The revamped hiring policy focuses on several areas that have caused obvious problems for many years. Among its highlights, the new policy:

• Eliminates the use of “knowledge, skills and abilities (KSA)” essays to assess candidates in the initial stages of the hiring process, and instead rely on resumes. The complaint about KSA’s has been that prospective employees have been required to respond to very preliminary questions with essays, when a resume might offer a clear description of the skills and knowledge he/she needed in previous jobs. The switch to resume-based hiring also brings the government’s process more in line with that of the private sector, potentially making government work more accessible and competitive.

• Requires managers and supervisors to play a greater role in the hiring process.  Under earlier policies, the manager or supervisor, who would potentially work directly with a new employee, might never interview the applicant.

• Use shorter job announcements written in plain English.  Current job descriptions, say many applicants, use obscure terminology and convoluted sentence structures, making it hard even to figure out what the job is.

• Eliminate the current “rule-of-three” process, where only the top-three-scoring candidates are put forward for hiring managers to choose from, and instead adopt the category rating system, where managers can select from many more candidates placed in broad quality groupings.  “Right now, once you make it through the meat grinder of this process, all these good candidates, who are well qualified — they’re best qualified — we throw them out and make them start over again,” says John Berry, head of the Office of Personnel Management (OPM), which oversees federal hiring. “We’re going to stop that and now allow departments to immediately draw out of that pool.”

• Notify applicants of their status at four points in the hiring process. Currently, agencies take about 140 days on average to fill a job vacancy, and many fear that the best candidates get tired of waiting for the government and take jobs elsewhere. Leaders hope that the new reforms will get the government’s average down to 80 days.

“For far too long our human resources systems have been a hindrance,” says Berry. “We have great workers in spite of the hiring process, not because of it.”

A further streamlining move is evident on the federal government’s USAjobs website, where job seekers can now fill out a single, standardized application for any federal agency.

Last year, the Housing and Urban Development Department (HUD) served as a guinea pig for new hiring practices, and the results have been encouraging.
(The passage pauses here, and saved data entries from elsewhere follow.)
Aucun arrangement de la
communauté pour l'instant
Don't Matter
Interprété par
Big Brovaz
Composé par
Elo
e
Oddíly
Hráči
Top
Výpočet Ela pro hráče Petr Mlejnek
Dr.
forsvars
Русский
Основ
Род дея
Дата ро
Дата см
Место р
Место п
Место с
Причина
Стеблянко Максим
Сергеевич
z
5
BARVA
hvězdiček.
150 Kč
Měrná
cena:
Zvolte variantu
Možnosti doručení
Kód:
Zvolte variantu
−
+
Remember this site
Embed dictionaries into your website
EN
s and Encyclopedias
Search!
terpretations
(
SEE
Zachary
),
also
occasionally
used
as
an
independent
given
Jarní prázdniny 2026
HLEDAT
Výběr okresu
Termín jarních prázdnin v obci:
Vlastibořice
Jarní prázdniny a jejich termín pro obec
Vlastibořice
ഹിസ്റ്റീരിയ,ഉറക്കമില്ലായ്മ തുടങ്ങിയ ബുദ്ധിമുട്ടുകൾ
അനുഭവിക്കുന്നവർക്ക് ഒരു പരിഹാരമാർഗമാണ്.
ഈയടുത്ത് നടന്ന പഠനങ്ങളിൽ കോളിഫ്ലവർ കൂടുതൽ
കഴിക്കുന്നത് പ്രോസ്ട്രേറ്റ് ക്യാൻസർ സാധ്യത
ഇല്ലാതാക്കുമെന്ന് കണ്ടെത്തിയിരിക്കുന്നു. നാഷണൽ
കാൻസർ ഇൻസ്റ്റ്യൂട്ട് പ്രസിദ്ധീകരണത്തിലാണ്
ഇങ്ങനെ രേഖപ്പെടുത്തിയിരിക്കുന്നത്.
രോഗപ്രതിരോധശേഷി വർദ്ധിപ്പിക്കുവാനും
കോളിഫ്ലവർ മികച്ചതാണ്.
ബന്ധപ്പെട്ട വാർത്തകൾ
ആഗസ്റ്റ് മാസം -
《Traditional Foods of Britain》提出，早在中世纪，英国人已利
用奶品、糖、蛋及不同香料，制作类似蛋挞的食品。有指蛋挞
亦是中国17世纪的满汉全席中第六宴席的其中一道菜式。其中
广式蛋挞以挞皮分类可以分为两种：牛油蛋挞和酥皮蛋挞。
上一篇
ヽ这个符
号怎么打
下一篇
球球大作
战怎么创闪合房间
When the agency mapped out its existing hiring process, it identified 40 steps, which HUD’s top hiring officer said “looked like a wiring diagram for an electronic circuit.” Subsequently, HUD pared the process down to a 14-step program, standardized its procedures and, as a result, cut its average hiring time from 139 days to 77. In anticipation of the Nov. 1, 2010 deadline, other agencies are expected to use a similar mapping process to streamline their own procedures.

Will this latest effort make a difference? We can only hope that the Obama administration’s stated commitment to better, more efficient and open government will enable it to succeed where others have not.